HOUSTON (BP)–Just like old times on this Super Bowl Sunday, one of the most prolific quarterbacks in the championship game’s history, Kurt Warner, was pacing the Astroturf in this super-sized Texas city.

But instead of being in the game, the two-time league MVP and Super Bowl XXXIV MVP was walking on a local Houston church’s artificial turf setting 45 minutes south of Reliant Stadium, talking about the highest of highs along with the more recent crushing setbacks of this most unlikely of football heroes.

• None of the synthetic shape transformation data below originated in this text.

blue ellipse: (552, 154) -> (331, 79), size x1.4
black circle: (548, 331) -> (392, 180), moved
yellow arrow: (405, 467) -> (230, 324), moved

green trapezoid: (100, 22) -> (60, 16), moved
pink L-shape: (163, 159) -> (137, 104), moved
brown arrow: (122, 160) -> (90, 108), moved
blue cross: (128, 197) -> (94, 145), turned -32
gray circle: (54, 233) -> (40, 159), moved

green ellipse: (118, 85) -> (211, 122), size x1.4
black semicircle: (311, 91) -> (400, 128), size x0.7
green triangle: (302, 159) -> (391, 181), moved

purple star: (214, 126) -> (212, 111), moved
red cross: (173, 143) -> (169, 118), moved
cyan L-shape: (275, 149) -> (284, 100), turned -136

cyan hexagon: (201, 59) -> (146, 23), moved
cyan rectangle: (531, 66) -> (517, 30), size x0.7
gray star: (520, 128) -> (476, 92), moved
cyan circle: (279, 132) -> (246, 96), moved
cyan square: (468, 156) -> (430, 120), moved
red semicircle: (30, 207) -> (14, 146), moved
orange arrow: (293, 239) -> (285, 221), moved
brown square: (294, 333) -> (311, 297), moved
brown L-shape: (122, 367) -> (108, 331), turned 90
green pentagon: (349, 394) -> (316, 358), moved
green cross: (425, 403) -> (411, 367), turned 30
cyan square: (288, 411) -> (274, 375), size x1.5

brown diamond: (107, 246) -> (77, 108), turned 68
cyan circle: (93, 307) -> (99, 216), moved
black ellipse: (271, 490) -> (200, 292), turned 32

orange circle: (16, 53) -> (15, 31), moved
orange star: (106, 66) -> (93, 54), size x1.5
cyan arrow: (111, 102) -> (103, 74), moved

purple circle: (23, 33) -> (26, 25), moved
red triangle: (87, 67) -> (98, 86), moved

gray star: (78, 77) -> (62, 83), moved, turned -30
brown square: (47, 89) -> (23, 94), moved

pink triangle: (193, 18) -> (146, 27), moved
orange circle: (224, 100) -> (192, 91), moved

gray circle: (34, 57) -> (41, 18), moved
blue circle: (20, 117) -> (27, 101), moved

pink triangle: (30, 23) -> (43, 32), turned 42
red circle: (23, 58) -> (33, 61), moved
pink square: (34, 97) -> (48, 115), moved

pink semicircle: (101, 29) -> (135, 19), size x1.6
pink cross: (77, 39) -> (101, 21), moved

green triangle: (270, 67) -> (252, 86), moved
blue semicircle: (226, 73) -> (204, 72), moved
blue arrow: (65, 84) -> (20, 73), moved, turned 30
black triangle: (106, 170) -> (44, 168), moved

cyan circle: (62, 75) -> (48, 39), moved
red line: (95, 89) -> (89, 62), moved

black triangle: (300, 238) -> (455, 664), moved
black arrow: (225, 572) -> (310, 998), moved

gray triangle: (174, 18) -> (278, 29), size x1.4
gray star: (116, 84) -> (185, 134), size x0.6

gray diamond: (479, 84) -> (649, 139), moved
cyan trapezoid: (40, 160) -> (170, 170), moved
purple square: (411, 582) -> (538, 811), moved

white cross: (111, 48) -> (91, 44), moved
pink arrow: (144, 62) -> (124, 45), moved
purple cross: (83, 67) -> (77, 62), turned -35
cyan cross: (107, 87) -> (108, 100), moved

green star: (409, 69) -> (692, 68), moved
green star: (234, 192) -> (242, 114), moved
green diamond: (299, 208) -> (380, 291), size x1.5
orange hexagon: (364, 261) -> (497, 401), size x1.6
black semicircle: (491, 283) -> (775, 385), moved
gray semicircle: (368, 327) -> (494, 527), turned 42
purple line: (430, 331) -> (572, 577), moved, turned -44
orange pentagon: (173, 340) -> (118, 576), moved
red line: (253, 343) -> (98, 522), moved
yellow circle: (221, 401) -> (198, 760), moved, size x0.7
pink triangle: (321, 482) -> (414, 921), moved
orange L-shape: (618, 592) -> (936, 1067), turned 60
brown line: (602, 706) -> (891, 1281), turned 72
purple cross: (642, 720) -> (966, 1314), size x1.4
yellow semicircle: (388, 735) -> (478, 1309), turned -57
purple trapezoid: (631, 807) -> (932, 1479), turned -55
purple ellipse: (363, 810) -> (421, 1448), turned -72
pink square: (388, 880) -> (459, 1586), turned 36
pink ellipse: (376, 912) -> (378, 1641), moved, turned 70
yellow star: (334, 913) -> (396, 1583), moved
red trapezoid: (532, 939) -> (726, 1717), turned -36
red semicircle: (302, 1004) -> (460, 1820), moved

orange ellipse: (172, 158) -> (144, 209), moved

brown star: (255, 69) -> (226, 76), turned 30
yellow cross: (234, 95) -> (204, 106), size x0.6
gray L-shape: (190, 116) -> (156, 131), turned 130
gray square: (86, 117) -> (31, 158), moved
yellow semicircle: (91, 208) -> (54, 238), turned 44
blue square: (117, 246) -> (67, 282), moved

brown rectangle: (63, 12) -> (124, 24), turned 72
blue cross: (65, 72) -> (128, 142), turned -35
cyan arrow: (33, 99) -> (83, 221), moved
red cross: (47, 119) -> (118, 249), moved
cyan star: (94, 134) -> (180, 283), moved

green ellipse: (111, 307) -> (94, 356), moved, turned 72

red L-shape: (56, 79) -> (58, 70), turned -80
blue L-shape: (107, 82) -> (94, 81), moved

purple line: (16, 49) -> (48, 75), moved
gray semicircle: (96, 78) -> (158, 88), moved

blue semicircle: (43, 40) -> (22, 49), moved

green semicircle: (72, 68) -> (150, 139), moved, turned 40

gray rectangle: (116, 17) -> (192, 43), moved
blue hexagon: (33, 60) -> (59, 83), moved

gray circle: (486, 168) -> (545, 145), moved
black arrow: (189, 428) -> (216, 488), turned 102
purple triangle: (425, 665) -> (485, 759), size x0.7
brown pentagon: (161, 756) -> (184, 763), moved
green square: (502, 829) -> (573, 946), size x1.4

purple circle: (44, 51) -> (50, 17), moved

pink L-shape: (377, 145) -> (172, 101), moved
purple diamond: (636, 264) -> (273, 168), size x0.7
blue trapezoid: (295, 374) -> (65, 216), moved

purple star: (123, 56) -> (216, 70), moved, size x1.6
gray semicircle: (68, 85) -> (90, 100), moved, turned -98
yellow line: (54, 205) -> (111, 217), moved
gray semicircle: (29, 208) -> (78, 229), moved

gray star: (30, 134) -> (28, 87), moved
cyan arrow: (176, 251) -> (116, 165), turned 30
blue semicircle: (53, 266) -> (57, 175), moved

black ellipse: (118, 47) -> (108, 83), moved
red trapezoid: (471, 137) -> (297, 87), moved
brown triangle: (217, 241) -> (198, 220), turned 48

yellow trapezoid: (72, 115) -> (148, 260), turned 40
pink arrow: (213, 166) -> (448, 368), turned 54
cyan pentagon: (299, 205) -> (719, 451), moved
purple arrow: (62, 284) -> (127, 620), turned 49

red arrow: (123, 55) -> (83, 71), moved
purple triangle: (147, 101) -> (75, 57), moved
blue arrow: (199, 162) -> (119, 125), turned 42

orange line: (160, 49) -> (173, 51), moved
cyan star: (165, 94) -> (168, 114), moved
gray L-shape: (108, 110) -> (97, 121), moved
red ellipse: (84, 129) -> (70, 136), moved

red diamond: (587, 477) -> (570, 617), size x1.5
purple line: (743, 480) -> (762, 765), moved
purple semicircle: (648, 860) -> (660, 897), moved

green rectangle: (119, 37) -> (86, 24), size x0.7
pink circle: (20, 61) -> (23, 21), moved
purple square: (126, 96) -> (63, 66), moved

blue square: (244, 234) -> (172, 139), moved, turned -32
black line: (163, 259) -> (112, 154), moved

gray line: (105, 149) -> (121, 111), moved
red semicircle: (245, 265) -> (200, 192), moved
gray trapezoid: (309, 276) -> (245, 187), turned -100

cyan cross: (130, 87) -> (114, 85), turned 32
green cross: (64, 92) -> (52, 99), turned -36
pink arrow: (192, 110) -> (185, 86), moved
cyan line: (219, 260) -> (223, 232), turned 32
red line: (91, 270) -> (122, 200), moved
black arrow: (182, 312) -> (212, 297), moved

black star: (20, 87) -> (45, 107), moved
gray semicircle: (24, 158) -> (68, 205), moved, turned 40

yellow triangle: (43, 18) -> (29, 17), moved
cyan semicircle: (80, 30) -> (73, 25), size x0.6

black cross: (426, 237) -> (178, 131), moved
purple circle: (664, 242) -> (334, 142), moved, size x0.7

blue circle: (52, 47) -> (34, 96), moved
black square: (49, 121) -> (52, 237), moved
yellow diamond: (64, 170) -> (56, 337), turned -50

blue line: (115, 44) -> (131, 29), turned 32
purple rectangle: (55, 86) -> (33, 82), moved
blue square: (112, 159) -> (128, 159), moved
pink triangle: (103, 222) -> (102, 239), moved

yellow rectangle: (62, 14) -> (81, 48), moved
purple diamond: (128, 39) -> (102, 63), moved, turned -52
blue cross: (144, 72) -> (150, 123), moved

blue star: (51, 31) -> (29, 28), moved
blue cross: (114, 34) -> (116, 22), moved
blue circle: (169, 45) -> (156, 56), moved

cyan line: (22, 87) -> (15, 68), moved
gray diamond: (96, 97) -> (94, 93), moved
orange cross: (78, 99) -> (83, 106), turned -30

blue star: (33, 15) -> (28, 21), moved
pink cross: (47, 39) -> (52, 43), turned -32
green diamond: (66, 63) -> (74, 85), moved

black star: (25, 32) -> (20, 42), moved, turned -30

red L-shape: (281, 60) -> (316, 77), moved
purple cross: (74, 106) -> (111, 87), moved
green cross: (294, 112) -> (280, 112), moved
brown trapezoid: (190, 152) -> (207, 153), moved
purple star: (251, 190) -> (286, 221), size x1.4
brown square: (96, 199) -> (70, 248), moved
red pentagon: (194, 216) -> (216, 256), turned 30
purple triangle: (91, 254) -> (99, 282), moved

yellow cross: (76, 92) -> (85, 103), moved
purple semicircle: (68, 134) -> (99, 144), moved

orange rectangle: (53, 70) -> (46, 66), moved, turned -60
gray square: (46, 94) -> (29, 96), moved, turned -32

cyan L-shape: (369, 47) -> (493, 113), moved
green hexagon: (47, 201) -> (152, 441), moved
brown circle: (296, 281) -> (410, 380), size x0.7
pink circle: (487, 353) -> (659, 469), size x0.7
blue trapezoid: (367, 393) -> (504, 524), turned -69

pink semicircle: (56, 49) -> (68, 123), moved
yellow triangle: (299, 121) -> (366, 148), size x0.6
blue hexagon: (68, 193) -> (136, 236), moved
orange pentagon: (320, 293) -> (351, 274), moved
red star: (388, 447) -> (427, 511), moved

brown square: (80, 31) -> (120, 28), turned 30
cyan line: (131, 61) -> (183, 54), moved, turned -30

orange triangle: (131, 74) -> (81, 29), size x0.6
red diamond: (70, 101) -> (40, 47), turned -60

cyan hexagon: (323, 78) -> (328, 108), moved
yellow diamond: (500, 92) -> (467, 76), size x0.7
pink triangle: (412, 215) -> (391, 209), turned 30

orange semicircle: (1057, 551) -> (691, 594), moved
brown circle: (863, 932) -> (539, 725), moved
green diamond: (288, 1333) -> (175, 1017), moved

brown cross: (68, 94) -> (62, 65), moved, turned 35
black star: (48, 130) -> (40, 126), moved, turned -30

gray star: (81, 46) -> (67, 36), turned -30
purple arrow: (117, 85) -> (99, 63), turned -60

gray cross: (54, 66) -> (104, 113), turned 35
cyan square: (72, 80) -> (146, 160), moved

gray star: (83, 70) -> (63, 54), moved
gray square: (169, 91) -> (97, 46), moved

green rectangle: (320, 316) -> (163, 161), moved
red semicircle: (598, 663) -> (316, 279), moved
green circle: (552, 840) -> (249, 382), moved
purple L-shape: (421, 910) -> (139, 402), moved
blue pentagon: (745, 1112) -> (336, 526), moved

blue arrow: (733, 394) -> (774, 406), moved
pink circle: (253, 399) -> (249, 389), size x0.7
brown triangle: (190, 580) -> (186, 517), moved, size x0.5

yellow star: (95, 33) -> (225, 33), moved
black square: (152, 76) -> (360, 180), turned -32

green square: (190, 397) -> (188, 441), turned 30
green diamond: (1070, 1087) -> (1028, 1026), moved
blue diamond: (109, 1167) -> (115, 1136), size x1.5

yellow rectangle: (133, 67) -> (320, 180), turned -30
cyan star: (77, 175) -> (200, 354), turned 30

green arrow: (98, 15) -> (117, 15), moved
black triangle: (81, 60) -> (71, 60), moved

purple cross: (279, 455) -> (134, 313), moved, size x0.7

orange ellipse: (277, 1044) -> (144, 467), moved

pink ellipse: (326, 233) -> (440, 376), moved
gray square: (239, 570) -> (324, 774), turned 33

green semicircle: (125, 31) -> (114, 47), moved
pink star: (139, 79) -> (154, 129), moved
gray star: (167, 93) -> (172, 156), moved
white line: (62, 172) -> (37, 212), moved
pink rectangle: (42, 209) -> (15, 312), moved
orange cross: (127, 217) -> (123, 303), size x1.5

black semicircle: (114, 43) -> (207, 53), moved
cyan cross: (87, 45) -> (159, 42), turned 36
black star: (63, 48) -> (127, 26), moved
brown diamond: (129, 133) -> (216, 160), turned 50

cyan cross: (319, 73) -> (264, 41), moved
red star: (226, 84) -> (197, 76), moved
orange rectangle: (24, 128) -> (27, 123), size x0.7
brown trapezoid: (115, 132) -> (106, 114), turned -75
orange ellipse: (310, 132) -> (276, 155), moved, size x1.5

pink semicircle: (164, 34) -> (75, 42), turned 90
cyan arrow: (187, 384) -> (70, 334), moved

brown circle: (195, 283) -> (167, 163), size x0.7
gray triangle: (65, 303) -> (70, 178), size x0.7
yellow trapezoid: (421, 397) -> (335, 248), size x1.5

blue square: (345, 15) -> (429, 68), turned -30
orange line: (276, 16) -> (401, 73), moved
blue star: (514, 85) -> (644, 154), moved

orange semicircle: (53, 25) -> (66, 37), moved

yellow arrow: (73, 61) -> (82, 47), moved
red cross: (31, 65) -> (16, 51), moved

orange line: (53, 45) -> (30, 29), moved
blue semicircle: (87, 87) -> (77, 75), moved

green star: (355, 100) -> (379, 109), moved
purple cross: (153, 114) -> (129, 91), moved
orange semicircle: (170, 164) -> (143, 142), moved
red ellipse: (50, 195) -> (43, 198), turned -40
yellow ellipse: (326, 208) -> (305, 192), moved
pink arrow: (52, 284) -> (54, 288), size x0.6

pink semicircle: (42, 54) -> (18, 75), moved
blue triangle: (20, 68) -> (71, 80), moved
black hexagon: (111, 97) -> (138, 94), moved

“I wish I could tell you what it feels like,” said Warner, backed by large yellow goal posts and two oversized Super Bowl logos with his picture projected on jumbo video screens overhead, “because you would all want to feel it. But this year, my toughest-ever playing football, has impacted more people than I ever thought.”

Warner, speaking just hours before the kickoff between the New England Patriots and Carolina Panthers, led the St. Louis Rams to a resounding Super Bowl win at the conclusion of the 1999 season, becoming the only quarterback in Super Bowl history to throw for more than 400 yards in the title game. His team fell just short of beating the Patriots and winning another title after the 2001 campaign.

But the former Arena League star from a tiny Iowa town said the 2003 season — in which he was benched after the first game, never regained his job and watched the Rams fall short in the NFL playoffs — taught him more about his faith in Jesus Christ than any of his Super Bowl highs.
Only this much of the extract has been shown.